いまだに続く新型コロナウイルス感染症(COVID-19)の影響で、在宅勤務などのテレワークの従業員とオフィス出勤の従業員が混在するハイブリッド状態が定着しつつある。調査会社のMetrigyによると、ホワイトボードアプリケーションを導入済みの企業と、2021年内の導入を計画中の企業を合わせると、回答企業全体の約45%に達する見通しだ。アナリストは、こうしたホワイトボードアプリケーション市場の成長トレンドに恩恵を受けている主なベンダーとしてBluescape、Klaxoon、Microsoft、RealtimeBoard(Miroの名称で事業展開)、Tactivos(MURALの名称で事業展開)の名前を挙げる。
ホワイトボードアプリケーションの導入が進んでいる理由の一つには、広く普及しているWeb会議システムの「Zoom」や「Microsoft Teams」との連携ができることが挙げられる。ZoomやMicrosoft Teamsなどと連携するホワイトボードアプリケーションは、テレワーカーにとって必要不可欠なツールとなっている。

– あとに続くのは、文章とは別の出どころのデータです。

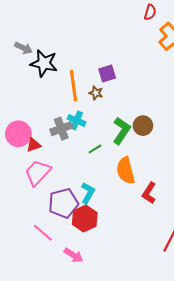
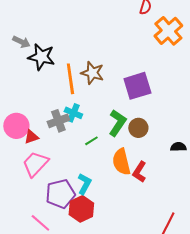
purple square: (107, 74) -> (137, 86), moved, size x1.6
brown star: (96, 93) -> (92, 73), moved, size x1.6
brown circle: (143, 126) -> (138, 128), moved
red L-shape: (149, 193) -> (139, 172), moved

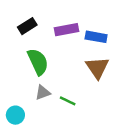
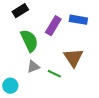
purple rectangle: (66, 30) -> (53, 26), moved, turned -48
brown triangle: (97, 68) -> (73, 58), moved

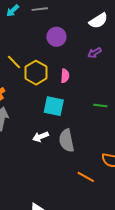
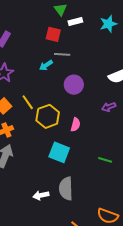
cyan arrow: (13, 11) -> (46, 65), moved
white arrow: (41, 137) -> (41, 195), moved

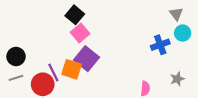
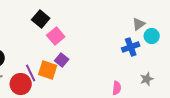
gray triangle: (176, 14) -> (139, 24), moved, turned 32
black square: (75, 15) -> (41, 19), moved
purple square: (86, 59) -> (62, 60), size x0.6

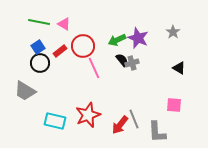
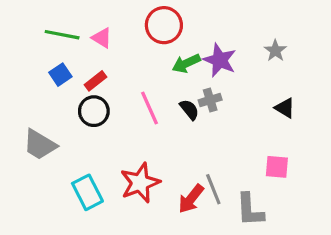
red circle: (83, 46) -> (164, 25), moved
black semicircle: (122, 60) -> (189, 110), moved
black circle: (40, 63) -> (94, 111), moved
cyan rectangle: (55, 121) -> (87, 192), turned 50

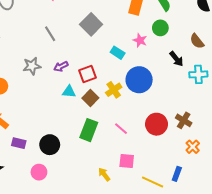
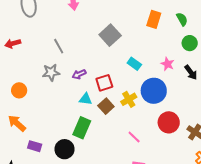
green circle: (160, 28) -> (190, 43), moved
gray line: (50, 34) -> (59, 46), moved
pink star: (140, 40) -> (167, 64), moved
red circle: (156, 124) -> (169, 122), moved
green rectangle: (89, 130) -> (82, 128), moved

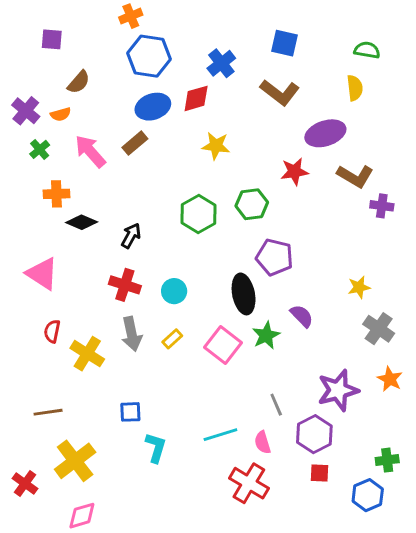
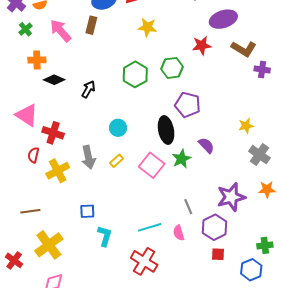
brown rectangle: (135, 143) -> (91, 25), turned -36
red cross: (125, 285) -> (53, 133), moved
yellow cross: (87, 354) -> (58, 171), turned 30
orange star: (390, 379) -> (267, 189), turned -30
red cross: (249, 483) -> (144, 261), moved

Zoom、Teamsと「ホワイトボードアプリ」の併用がもたらす“あの効果”
使い慣れたWeb会議システムにホワイトボードアプリケーションを組み込み、情報伝達や意見交換をしやすくすることで、コミュニケーション不足によるテレワークのストレス軽減につながる。2021年3月開催のオンラインイベント「Enterprise Connect」におけるパネルディスカッションで、Metrigyのアナリストであるアーウィン・ラザー氏は「従来の会議室にあった物理的なホワイトボードの代わりとしてホワイトボードアプリケーションが使われている」と指摘した。
Metrigyによると、企業の上層部やIT部門は、ホワイトボードアプリケーションの導入を一方的に決めるのではなく、従業員の要望に応えて決めている。その結果、ホワイトボードアプリケーションのユーザー数は急増しているという。
爆発的に成長するホワイトボードアプリケーション市場
Miroは2020年11月、同名ホワイトボードアプリケーションのユーザーが1000万人を突破したと発表した。同社のCEO兼共同設立者であるアンドリー・クシド氏は、今後も業務環境や働き方が進化し、ユーザーの増加が続くと主張する。「ホワイトボードアプリケーションは企業にとって不可欠なツールになる」(同氏)
ベンダー各社はホワイトボードアプリケーションの機能を強化し、利便性を高めることに取り組んでいる。手書きのテキストを多言語に自動翻訳する機能や、プロジェクトの進捗(しんちょく)やワークフローを視覚的に管理できる「かんばん」方式のボードを備えたホワイトボードアプリケーションも登場している。